Forum Moderators: DixonJones

Message Too Old, No Replies

.htaccess - How to ban from a specific site?

         

kapow

12:43 pm on Oct 10, 2003 (gmt 0)

WebmasterWorld Senior Member 10+ Year Member



My sites all have dozens of referrals from who*is.sc
I believe these are spam/harvester related (because there are so many).

What do I put into .htaccess to ban anything from one site?

Note: I havn't attempted the 'almost perfect ban list thing' (not sure of the WebmasterWorld url) as I'm new to banning. Will get round to studying the subject in future.

Robert Charlton

5:14 am on Oct 11, 2003 (gmt 0)

WebmasterWorld Administrator 10+ Year Member Top Contributors Of The Month



I havn't attempted the 'almost perfect ban list thing' (not sure of the WebmasterWorld url)

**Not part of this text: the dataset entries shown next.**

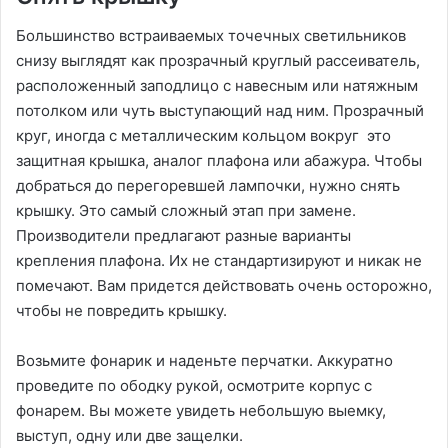
Большинство встраиваемых точечных светильников
снизу выглядят как прозрачный круглый рассеиватель,
расположенный заподлицо с навесным или натяжным
потолком или чуть выступающий над ним. Прозрачный
круг, иногда с металлическим кольцом вокруг это
защитная крышка, аналог плафона или абажура. Чтобы
добраться до перегоревшей лампочки, нужно снять
крышку. Это самый сложный этап при замене.
Производители предлагают разные варианты
крепления плафона. Их не стандартизируют и никак не
помечают. Вам придется действовать очень осторожно,
чтобы не повредить крышку.
Возьмите фонарик и наденьте перчатки. Аккуратно
проведите по ободку рукой, осмотрите корпус с
фонарем. Вы можете увидеть небольшую выемку,
выступ, одну или две защелки.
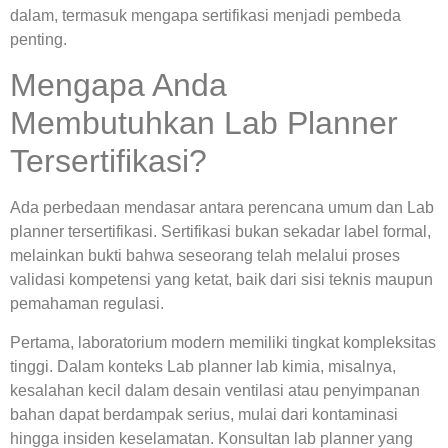
dalam, termasuk mengapa sertifikasi menjadi pembeda
penting.
Mengapa Anda
Membutuhkan Lab Planner
Tersertifikasi?
Ada perbedaan mendasar antara perencana umum dan
Lab
planner tersertifikasi
. Sertifikasi bukan sekadar label formal,
melainkan bukti bahwa seseorang telah melalui proses
validasi kompetensi yang ketat, baik dari sisi teknis maupun
pemahaman regulasi.
Pertama, laboratorium modern memiliki tingkat kompleksitas
tinggi. Dalam konteks
Lab planner lab kimia
, misalnya,
kesalahan kecil dalam desain ventilasi atau penyimpanan
bahan dapat berdampak serius, mulai dari kontaminasi
hingga insiden keselamatan.
Konsultan lab planner
yang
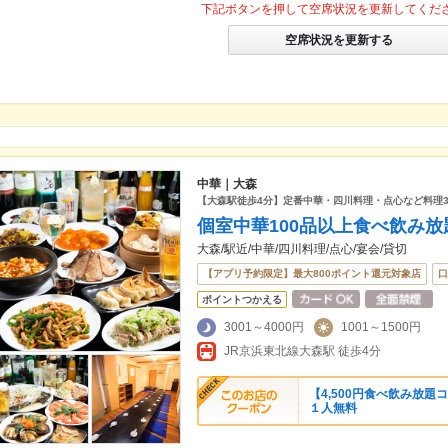
下記ボタンを押して空席状況を更新してくだ
空席状況を更新する
中華｜大森
【大森駅徒歩4分】定番中華・四川料理・点心など料理3
個室中華100品以上食べ飲み
大森/駅近/中華/四川料理/点心/宴会/貸切
【アプリ予約限定】最大800ポイント還元対象店
口
ポイントつかえる
3001～4000円
1001～1500円
JR京浜東北線大森駅 徒歩4分
【4,500円食べ飲み放
１人無料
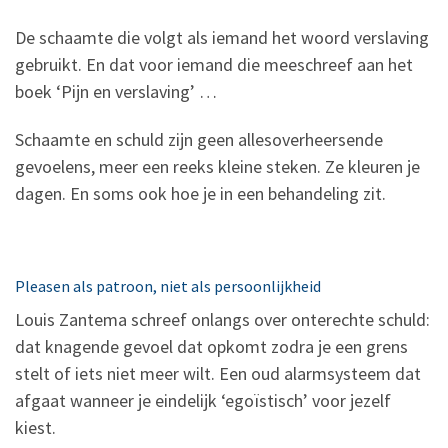
De schaamte die volgt als iemand het woord verslaving
gebruikt. En dat voor iemand die meeschreef aan het
boek ‘Pijn en verslaving’ …
Schaamte en schuld zijn geen allesoverheersende
gevoelens, meer een reeks kleine steken. Ze kleuren je
dagen. En soms ook hoe je in een behandeling zit.
Pleasen als patroon, niet als persoonlijkheid
Louis Zantema schreef onlangs over onterechte schuld:
dat knagende gevoel dat opkomt zodra je een grens
stelt of iets niet meer wilt. Een oud alarmsysteem dat
afgaat wanneer je eindelijk ‘egoïstisch’ voor jezelf
kiest.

kapow - I haven't tried the perfect ban list thing either, but I remembered this link to the Updated Robots list from the current WebmasterWorld home page:

[webmasterworld.com...]

There's a forum (forum 11) dedicated to Spider Identification that might give you a better answer than here.

fiestagirl

8:02 pm on Oct 12, 2003 (gmt 0)

10+ Year Member



Try here for info on what it is.

[webmasterworld.com...]
[webmasterworld.com...]

claus

9:49 pm on Oct 12, 2003 (gmt 0)

WebmasterWorld Senior Member 10+ Year Member



The ban's pretty trivial, should you desire it:

RewriteEngine on 
RewriteCond %{HTTP_REFERRER} who\*is\.sc [NC]
RewriteRule .* - [F]

The asterisk is a special character and so is the dot, that's why both must be escaped using "\".

If you already have the RewriteEngine on, don't include it again.

bird

11:04 pm on Oct 12, 2003 (gmt 0)

WebmasterWorld Senior Member 10+ Year Member



If I understand you correctly, then the site you're getting those referrals from is perfectly harmless. In fact, the owner of that site is a valued member here...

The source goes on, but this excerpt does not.